Author: The Campus Editorial Board
A campaign for the college 'kid'
This newspaper is written, reported, edited and published by a body of writers and editors who, for the most part, are under the age of 21. In addition to publishing a newspaper, underage people can serve in the military, adopt children, marry one another, become legal guardians for minors, sit on juries and vote in elections. The major anomaly among this myriad freedoms is the right to consume alcohol.
With regards to alcohol, 18- to 20-year-old adults are juveniles in the United States. And when society regards a group of people as adults in nearly every respect, and then treats them like children in another, the inevitable result is adults who act like children.
Choose Responsibility, the not-for-profit group College President Emeritus John M. McCardell and his team of researchers have founded, has developed a smart proposal that would begin to address the dangerous drinking climate young people face today.
The conception of the Legal Age 21 law, as McCardell's team points out, was a response to drunk driving. But evidence cannot be marshaled to confidently attribute the national decline in underage drunk driving fatalities to the drinking age law. The impact of seatbelt laws, vehicle design improvements, designated driver programs and other efforts have all arguably saved far more lives than drinking age legislation. Taking into account the law's negative effects on adolescent drinking - from hidden college binge drinking to a new spike in alcohol-automobile fatalities at age 21 - it may be that the minimum drinking age has just postponed fatalities, or even caused new ones.
And the big collegiate problem that inspired McCardell's research - campuses that want to teach students to responsibly consume alcohol but would be prosecuted if they supervised underage drinking - gets worse every year. Numerous incidents on Middlebury's own campus bear witness to the animosity between students and administrators forced to enforce Legal Age 21.
We strongly endorse Choose Responsibility's proposal for an underage alcohol licensing program, and hope a reasoned debate will ensue over the organization's research.
Drinking is a privilege that bears responsibility and it should be understood as such. But an educational alcohol license program would not only give young adults the opportunity to act like adults, it would teach them how to act like adults as well.
Ban the Wiki-wrangling
By design, entries in Wikipedia are subject to a constant evolution that can produce both great articles and glaring inaccuracies. But Wikipedia succeeds in creating a resource that offers discriminating readers solid introductions to an array of topics.
Over winter term, however, the History Department approved a resolution effectively banning the use of Wikipedia for essays and exams. The History Department was correct that Wikipedia should not be a significant source for research papers, but students should not feel in any way discouraged to absorb opinions and information from a wide range of sources when doing research.

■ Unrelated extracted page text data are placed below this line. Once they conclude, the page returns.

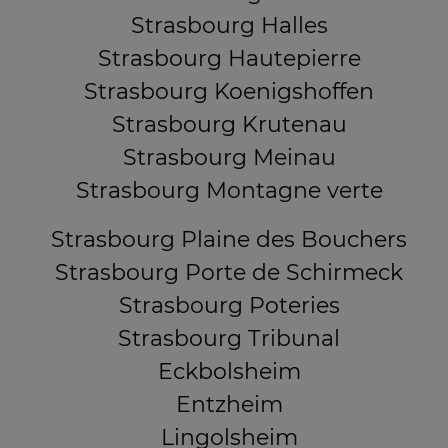
Strasbourg Halles
Strasbourg Hautepierre
Strasbourg Koenigshoffen
Strasbourg Krutenau
Strasbourg Meinau
Strasbourg Montagne verte
Strasbourg Plaine des Bouchers
Strasbourg Porte de Schirmeck
Strasbourg Poteries
Strasbourg Tribunal
Eckbolsheim
Entzheim
Lingolsheim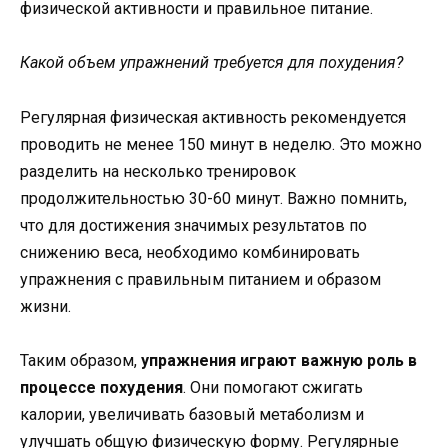
физической активности и правильное питание.
Какой объем упражнений требуется для похудения?
Регулярная физическая активность рекомендуется
проводить не менее 150 минут в неделю. Это можно
разделить на несколько тренировок
продолжительностью 30-60 минут. Важно помнить,
что для достижения значимых результатов по
снижению веса, необходимо комбинировать
упражнения с правильным питанием и образом
жизни.
Таким образом,
упражнения играют важную роль в
процессе похудения
. Они помогают сжигать
калории, увеличивать базовый метаболизм и
улучшать общую физическую форму. Регулярные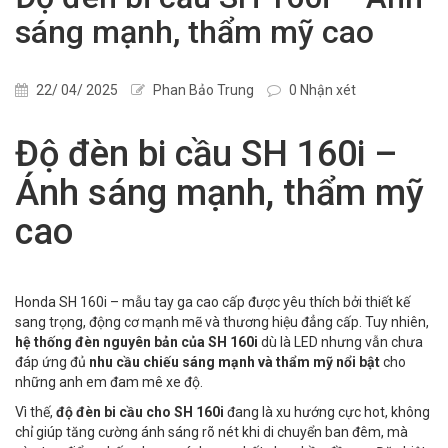
sáng mạnh, thẩm mỹ cao
22/ 04/ 2025
Phan Bảo Trung
0 Nhận xét
Độ đèn bi cầu SH 160i –
Ánh sáng mạnh, thẩm mỹ
cao
Honda SH 160i – mẫu tay ga cao cấp được yêu thích bởi thiết kế
sang trọng, động cơ mạnh mẽ và thương hiệu đẳng cấp. Tuy nhiên,
hệ thống đèn nguyên bản của SH 160i
dù là LED nhưng vẫn chưa
đáp ứng đủ
nhu cầu chiếu sáng mạnh và thẩm mỹ nổi bật
cho
những anh em đam mê xe độ.
Vì thế,
độ đèn bi cầu cho SH 160i
đang là xu hướng cực hot, không
chỉ giúp tăng cường ánh sáng rõ nét khi di chuyển ban đêm, mà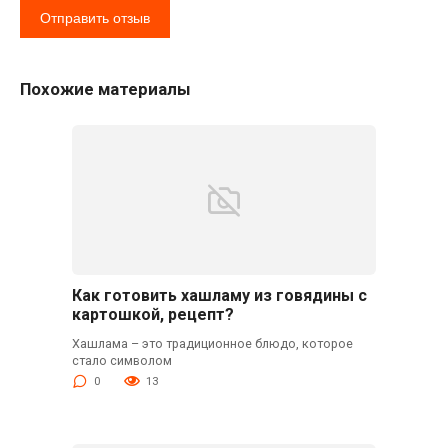
Похожие материалы
Как готовить хашламу из говядины с
картошкой, рецепт?
Хашлама – это традиционное блюдо, которое
стало символом
0
13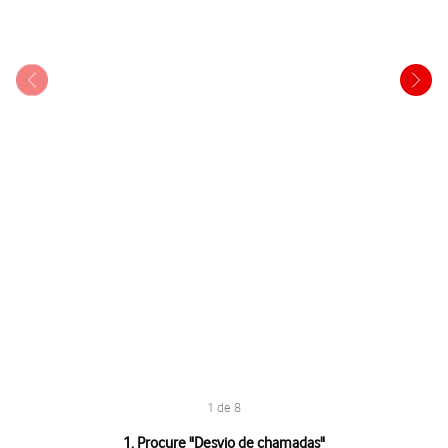
1 de 8
1 de 8
1. Procure "
Desvio de chamadas
"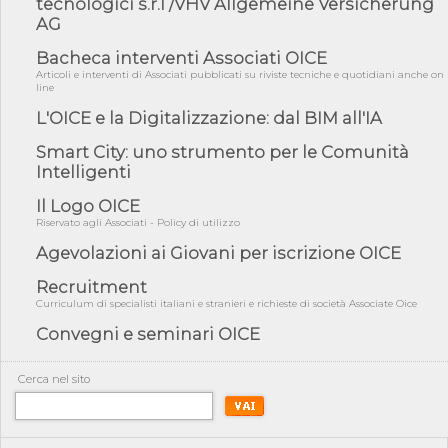
tecnologici s.r.l /VHV Allgemeine Versicherung
AG
05/08/26 - Focus OICE sul DDL di riforma della responsabilità
amminist...
Bacheca interventi Associati OICE
05/08/26 - Anac: pubblicata la Relazione illustrativa al Bando tipo
Articoli e interventi di Associati pubblicati su riviste tecniche e quotidiani anche on
2 s...
line
05/08/26 - SAVE THE DATE: Assemblea Pubblica Confindustria
L'OICE e la Digitalizzazione: dal BIM all'IA
Professioni ...
Smart City: uno strumento per le Comunità
05/08/26 - Successo OICE per il bando della Città metropolitana
Intelligenti
di Reg...
05/08/26 - Lettera OICE per il bando della Giunta Regionale della
Il Logo OICE
Campa...
Riservato agli Associati - Policy di utilizzo
04/08/26 - DL PA: previste cancellazioni da elenchi professionisti
Agevolazioni ai Giovani per iscrizione OICE
per ...
Recruitment
04/08/26 - International Sustainable Buildings Competition -
COP31, An...
Curriculum di specialisti italiani e stranieri e richieste di società Associate Oice
Convegni e seminari OICE
04/08/26 - CdS, project financing: progetto di fattibilità da
impugnar...
04/08/26 - Rapporto Anac corruzione 2020-2026: procedimenti
Cerca nel sito
penali per ...
04/08/26 - CdS: partecipazione alla gara non equivale ad
acquiescenza r...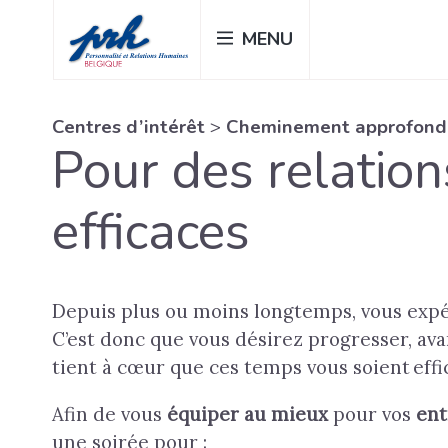
Passer
MENU
au
contenu
principal
Centres d’intérêt
>
Cheminement approfond
Pour des relatio
efficaces
Depuis plus ou moins longtemps, vous expér
C’est donc que vous désirez progresser, av
tient à cœur que ces temps vous soient effi
Afin de
vous
équiper au mieux
pour vos
ent
une soirée
pour :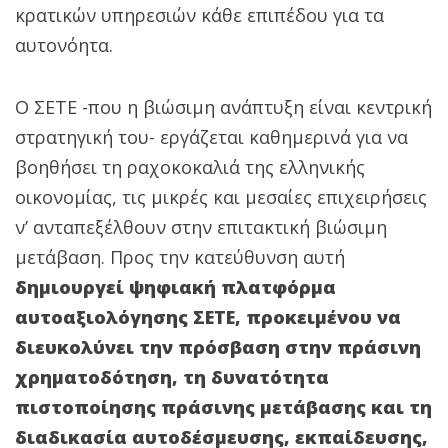
κρατικών υπηρεσιών κάθε επιπέδου για τα
αυτονόητα.
Ο ΣΕΤΕ -που η βιώσιμη ανάπτυξη είναι κεντρική
στρατηγική του- εργάζεται καθημερινά για να
βοηθήσει τη ραχοκοκαλιά της ελληνικής
οικονομίας, τις μικρές και μεσαίες επιχειρήσεις
ν’ ανταπεξέλθουν στην επιτακτική βιώσιμη
μετάβαση. Προς την κατεύθυνση αυτή
δημιουργεί ψηφιακή πλατφόρμα
αυτοαξιολόγησης ΣΕΤΕ, προκειμένου να
διευκολύνει την πρόσβαση στην πράσινη
χρηματοδότηση, τη δυνατότητα
πιστοποίησης πράσινης μετάβασης και τη
διαδικασία αυτοδέσμευσης, εκπαίδευσης,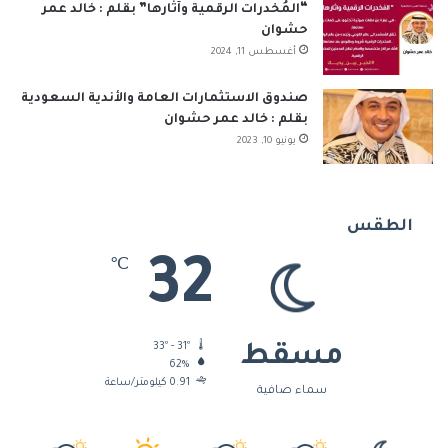
“المُخدرات الرقمية وآثارها” بقلم : خالد عمر
حشوان
أغسطس 11, 2024
صندوق الاستثمارات العامة والأندية السعودية
بقلم : خالد عمر حشوان
يونيو 10, 2023
الطقس
32
℃
33º - 31º
مسقط
62%
0.91 كيلومتر/ساعة
سماء صافية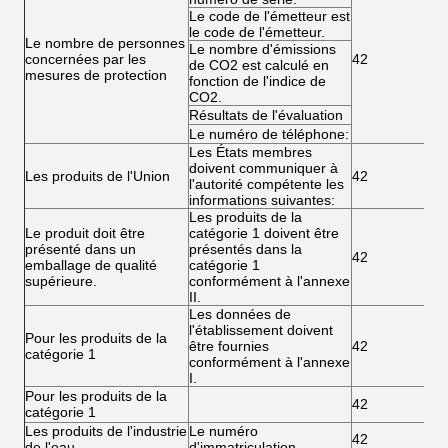
Le code de l'émetteur est
le code de l'émetteur.
Le nombre de personnes
Le nombre d'émissions
concernées par les
42
de CO2 est calculé en
mesures de protection
fonction de l'indice de
CO2.
Résultats de l'évaluation
Le numéro de téléphone:
Les États membres
doivent communiquer à
Les produits de l'Union
42
l'autorité compétente les
informations suivantes:
Les produits de la
Le produit doit être
catégorie 1 doivent être
présenté dans un
présentés dans la
42
emballage de qualité
catégorie 1
supérieure.
conformément à l'annexe
II.
Les données de
l'établissement doivent
Pour les produits de la
être fournies
42
catégorie 1
conformément à l'annexe
I.
Pour les produits de la
42
catégorie 1
Les produits de l'industrie
Le numéro
42
de l'eau
d'immatriculation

More worrisome is that, with their resolution and with professors' interviews appearing everywhere from the Chronicle of Higher Education to the Associated Press, Middlebury has become that school that had to tell its students not to cite an open encyclopedia. The Office of Public Affairs even decided to publicize the odd distinction with a summary of the coverage on the college's website.
Professors have every right to call students out for lazy research habits, or to demand that students consult peer-reviewed sources for a paper or exam. But the resolution from the History Department was a big, booming declaration to the world, where a subtle reminder to students would have been more appropriate.